Archiloco fu uno dei più famosi poeti della letteratura greca arcaica.
Visse nel VII secolo a.C. ed è oggi considerato l’iniziatore della poesia  giambica.
Nativo di Paro, isola delle Cicladi, sull’Egeo, si trasferì con il padre Telesicle a Taso, a sud della costa tracia, per prendere parte alla fondazione di una nuova colonia. Qui dovette adattarsi a vivere in condizioni disagiate e, spinto sia da motivazioni economiche, legate allo stesso suo sostentamento, sia dalla necessità di difendere la colonia dagli attacchi di alcune popolazioni della Tracia, intraprese la dura professione del soldato mercenario. La sua vita fu molto segnata dalla storia d’amore con Neobule promessa in sposa al poeta dal padre di lei Licambe, che poi, però, venne meno alla parola data. Questa vicenda trova uno spazio non irrilevante nella produzione poetica archilochea e viene rappresentata con toni polemici tanto accesi, nei confronti di Licambe e della sua famiglia, da spingere lo stesso Licambe e la figlia al suicidio. E, in effetti, il suo carattere fu piuttosto impetuoso ed indomito. Questo aspetto della sua personalità traspare con chiarezza nei suoi versi (la produzione archilochea giunta fino a noi consta di 140 frammenti di varia estensione), improntati al biasimo (ψόγoς), all’invettiva mordace (la iambikè idéa) ed all’ enipé (ingiuria). Tra i temi trattati spicca l’individualità del poeta, posta in chiave centrale nei suoi componimenti, come attestano questi versi: (Archiloco, fr. 128 W.)
 
    Animo, animo mio, sconvolto da sventure senza rimedio
     sorgi, opponi il petto ai nemici e difenditi;
     non indietreggiare di fronte alle loro insidie.
     E, se vinci, non inorgoglirti in pubblico,
     se sei vinto, non piangere prostrato in casa.
     Godi delle gioie, ma non troppo, e nel dolore per le sventura
     non perdere il senso della misura.
     Riconosci quale ritmo domina gli uomini.
 
In questo componimento, presentato nella traduzione di G. Tarditi, il poeta sembra colloquiare con se stesso. Impiegando diverse metafore, ispirate al linguaggio militare (cfr. versi sottolineati), egli incoraggia il suo animo a "combattere" contro gli ostacoli e gli imprevisti della vita. Il testo, poi, si chiude con un invito a ricercare una forma di equilibrio e a  non travalicare i confini della moderazione e della misura.
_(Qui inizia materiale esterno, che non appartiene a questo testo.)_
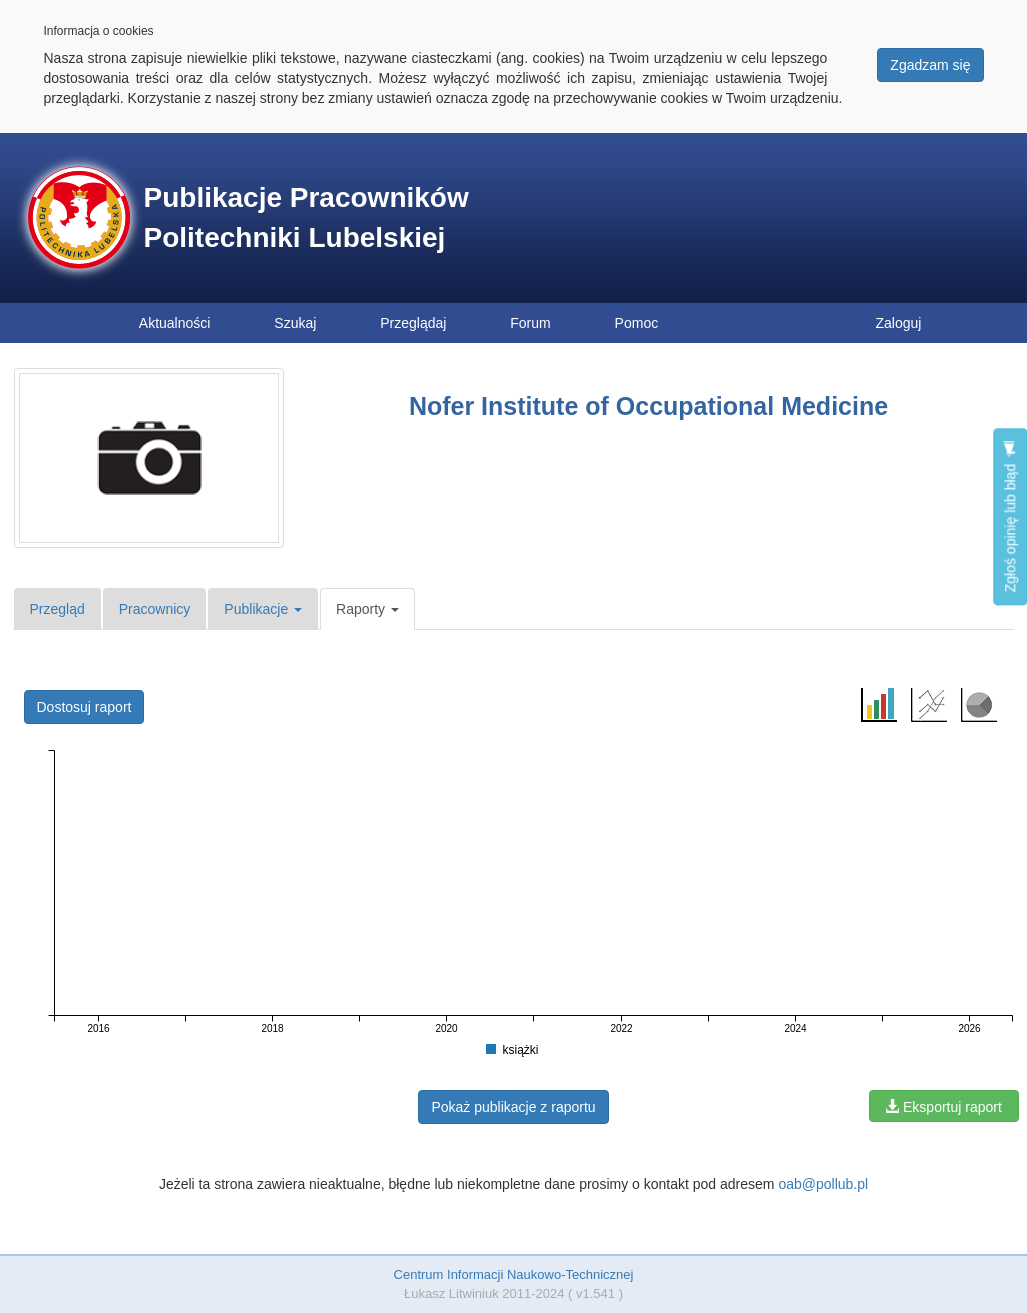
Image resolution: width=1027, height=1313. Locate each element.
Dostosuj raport (84, 707)
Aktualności (175, 323)
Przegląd (57, 609)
E’ la filosofia dell’antichissimo precetto delfico "medén àgan", del "niente di troppo" e del "gnoti sautòn", cioé del "conosci te stesso". 
 
 
Altri temi affrontati da Archiloco sono: a) il ripudio, anticonfomista, della gloria, della ricchezza e del potere; b) il rovesciamento dell’ideale della kalokagathia, dell’eroe prestante e generoso, tipicamente omerico (fr. 114 W); c) il senso della realtà che lo spinge, nel corso della guerra, ormai data per persa, contro i Sai (popolazione della Tracia) ad abbondonare lo scudo vicino ad un cespuglio (fr. 5 W.), come testimoniano i seguenti esempi:
 
a) Non mi interessa una vita come quella del ricchissimo Gige
      e mai ne ho provato invidia: non aspiro
      ad azioni divine, né desidero un grande potere:
      queste cose son lontane dai miei occhi
                                                                                  (Archiloco, fr. 19 W.)
 
 
b) Non mi piace un comandante d’alta statura, né piantato a gambe larghe,
      né fiero dei suoi riccioli o ben rasato:
      me ne andrebbe bene uno piccolo, con le gambe
      storte a vedersi: però ben saldo sui piedi, pieno di cuore.
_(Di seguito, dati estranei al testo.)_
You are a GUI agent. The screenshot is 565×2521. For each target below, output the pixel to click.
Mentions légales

                                                                                               
                                                                                   (Archiloco, fr.114 W)
 
 
c) Qualcuno dei Sai si fa bello del mio scudo, che accanto a un cespuglio,
      arma senza difetto, ho dovuto abbandonare. 
      Però ho salvato me stesso: che m’importa di quello scudo?
      Al diavolo! Me ne procurerò uno non peggiore
 
                                                                                    (Archiloco, fr. 5 W).
 
Altri temi importanti sono la riflessione sui disagi dell’esistenza umana e l’amore. Non mancano  "favole", o racconti paradigmatici, che mirano a fornire degli esempi morali di vita.
 
Dal punto di vista stilistico, Archiloco, si ispira alla tradizione poetica, anche omerica, ma ne varia i moduli espressivi e linguistici. Archiloco, però, resta famoso soprattutto per l’uso del giambo e di un tipo di poesia fortemente polemica ed aggressiva che, alcuni secoli dopo, il poeta latino Orazio imiterà negli Epodi.